Saturday, May 30, 2009
A indústria do tabaco – e a Indústria Cultural
O assunto post anterior suscitou uma boa discussão nos comentários e se abre para uma série de outras questões. Uma delas: o que tem teria de tão errado James Hunt fumar no pódio, se o carro dele era patrocinado pela Marlboro? Resposta: nada de errado.
Mas quando Kimi Raikkonen é flagrado na noite, durante a pré-temporada, com um cigarro na mão, ele vira a primeira página dos tabloides ingleses. Pior ainda: seu carro é patrocinado pela mesma Marlboro.
Já vimos que Raikkonen é piloto de uma época em que as mortes no automobilismo não são frequentes nem toleráveis, e que o corpo do piloto segue uma disciplina rígida para se manter em forma. Já Hunt é de uma época em que sentar em um carro de corrida é, conscientemente ou não, se recusar a entregar o corpo a uma disciplina que o coloque para trabalhar em função do capitalismo ou qualquer outro grande sistema de poder.
Também nos anos 60 e 70, época em que já se sabia os males advindos do cigarro, fumar era um pouco como sentar em um carro de corrida, na visão de alguns. A lógica do pensamento era que o Estado (capitalista, burguês) não queria que seus cidadãos fumassem, pois um fumante daria muito mais despesa ao sistema de saúde, ao mesmo tempo em que sua produtividade seria muito menor.

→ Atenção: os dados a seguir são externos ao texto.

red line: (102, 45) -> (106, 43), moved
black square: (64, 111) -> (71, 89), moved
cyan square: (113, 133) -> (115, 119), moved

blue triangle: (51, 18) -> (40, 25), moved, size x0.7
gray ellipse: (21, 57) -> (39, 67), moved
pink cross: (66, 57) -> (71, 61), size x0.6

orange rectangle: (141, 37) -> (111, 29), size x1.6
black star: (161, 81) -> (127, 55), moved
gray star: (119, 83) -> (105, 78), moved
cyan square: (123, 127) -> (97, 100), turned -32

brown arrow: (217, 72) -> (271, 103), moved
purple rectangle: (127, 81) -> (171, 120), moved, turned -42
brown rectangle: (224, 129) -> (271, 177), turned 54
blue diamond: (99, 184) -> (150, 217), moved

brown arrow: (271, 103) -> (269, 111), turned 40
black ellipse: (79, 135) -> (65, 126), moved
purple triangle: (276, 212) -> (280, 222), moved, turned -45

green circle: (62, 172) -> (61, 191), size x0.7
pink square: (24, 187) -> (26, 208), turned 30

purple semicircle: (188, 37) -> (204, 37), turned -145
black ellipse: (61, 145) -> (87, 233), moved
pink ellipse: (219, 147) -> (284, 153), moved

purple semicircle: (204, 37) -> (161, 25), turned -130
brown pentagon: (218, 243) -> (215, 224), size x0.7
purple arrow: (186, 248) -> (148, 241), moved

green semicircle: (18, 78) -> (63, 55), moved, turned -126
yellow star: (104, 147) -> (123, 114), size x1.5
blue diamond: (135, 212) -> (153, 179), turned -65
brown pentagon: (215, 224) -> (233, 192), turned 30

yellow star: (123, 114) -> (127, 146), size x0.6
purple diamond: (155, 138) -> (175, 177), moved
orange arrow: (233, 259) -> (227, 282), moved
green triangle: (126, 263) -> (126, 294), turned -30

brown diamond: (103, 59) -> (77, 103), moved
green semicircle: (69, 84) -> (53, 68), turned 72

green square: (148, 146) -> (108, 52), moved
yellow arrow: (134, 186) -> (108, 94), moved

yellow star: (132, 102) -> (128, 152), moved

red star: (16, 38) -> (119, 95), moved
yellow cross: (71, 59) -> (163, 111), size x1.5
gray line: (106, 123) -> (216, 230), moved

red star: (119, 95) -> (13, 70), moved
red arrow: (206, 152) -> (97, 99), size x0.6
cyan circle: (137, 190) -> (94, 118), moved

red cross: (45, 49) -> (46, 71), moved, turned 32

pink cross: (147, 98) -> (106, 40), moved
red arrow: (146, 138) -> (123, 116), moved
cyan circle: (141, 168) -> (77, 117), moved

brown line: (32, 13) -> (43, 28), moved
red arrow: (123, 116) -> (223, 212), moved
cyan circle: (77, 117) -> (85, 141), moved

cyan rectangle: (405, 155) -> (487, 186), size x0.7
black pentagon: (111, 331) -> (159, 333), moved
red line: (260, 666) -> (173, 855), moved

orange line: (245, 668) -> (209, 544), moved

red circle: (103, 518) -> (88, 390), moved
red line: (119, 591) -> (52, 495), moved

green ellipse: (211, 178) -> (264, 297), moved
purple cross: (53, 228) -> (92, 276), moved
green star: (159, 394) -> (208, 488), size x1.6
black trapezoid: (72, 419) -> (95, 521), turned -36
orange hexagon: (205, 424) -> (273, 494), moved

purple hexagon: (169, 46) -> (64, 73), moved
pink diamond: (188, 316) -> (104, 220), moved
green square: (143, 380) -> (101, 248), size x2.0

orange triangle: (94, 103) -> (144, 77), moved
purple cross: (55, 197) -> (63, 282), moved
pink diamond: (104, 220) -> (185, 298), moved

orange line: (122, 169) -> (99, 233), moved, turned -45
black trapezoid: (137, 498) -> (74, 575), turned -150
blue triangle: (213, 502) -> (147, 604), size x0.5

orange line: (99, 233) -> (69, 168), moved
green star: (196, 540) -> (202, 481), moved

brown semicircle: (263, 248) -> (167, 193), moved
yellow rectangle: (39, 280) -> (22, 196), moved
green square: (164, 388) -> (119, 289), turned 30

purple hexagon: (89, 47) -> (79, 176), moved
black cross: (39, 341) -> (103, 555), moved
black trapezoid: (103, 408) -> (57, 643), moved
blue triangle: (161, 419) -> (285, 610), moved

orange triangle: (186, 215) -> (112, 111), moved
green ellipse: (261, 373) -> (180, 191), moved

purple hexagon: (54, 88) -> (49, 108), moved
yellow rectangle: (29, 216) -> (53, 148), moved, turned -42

Logo, fumar seria uma forma e combater o poder do Estado (logo, o poder do capital e da burguesia). Até hoje ainda se pensa da mesma forma em algumas regiões, a começar pela França. Fumando, nos libertamos da opressão sofrida por nosso corpo.
Não por acaso a indústria do tabaco formou uma parceria tão forte com o automobilismo. Já falei sobre isso em outro post, mas vale a pena retomar.
As tabagistas se interessaram pela Fórmula 1 (e o automobilismo) porque era uma forma de driblar as restrições impostas à propaganda de cigarro na Europa desde o fim dos anos 60. Mas por que a Fórmula 1 se interessou pelas tabagistas?
Sabemos que Colin Chapman foi o primeiro a estampar um patrocínio não-vinculado a automobilismo em seus carros, em 1968. Por que ele precisaria desse dinheiro? Aí vai a minha hipótese: para a pesquisa em aerodinâmica. No mesmo ano de 68 os aerofólios apareceram nos carros. Em 1972, a Lotus apresenta seu primeiro bólido em formato de cunha. Na mesma época, a Brabham começa a pensar no embrião do efeito-solo. Ok, a Brabham não era patrocinada em 72. Nos anos seguintes, ela se associa à Martini.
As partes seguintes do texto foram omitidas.